12. Il résulte de tout ce qui précède que les conclusions à fin d'annulation présentées par les requérants doivent être rejetées. Par voie de conséquence, leurs conclusions à fin d'injonction sous astreinte ainsi que celles qui sont relatives aux frais liés au litige doivent l'être également.

D E C I D E :

Article 1er : La requête de M. A et M. A est rejetée.

Article 2 : Le présent jugement sera notifié à M. B A, à M. C A, à Me Bourgeois et au ministre de l'intérieur et des outre-mer.

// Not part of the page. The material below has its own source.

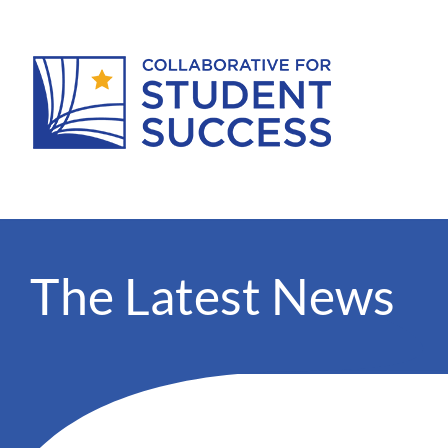
The Latest News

Délibéré après l'audience du 1er juillet 2024, à laquelle siégeaient :

Mme Le Barbier, présidente,

Mme André, première conseillère,

Mme Heng, conseillère.

Rendu public par mise à disposition au greffe le 22 juillet 2024.

La rapporteure,

H. HENGLa présidente,

M. LE BARBIER

La greffière,

A. VOISIN

La République mande et ordonne au ministre de l'intérieur et des outre-mer en ce qui le concerne ou à tous commissaires de justice à ce requis en ce qui concerne les voies de droit commun contre les parties privées, de pourvoir à l'exécution de la présente décision.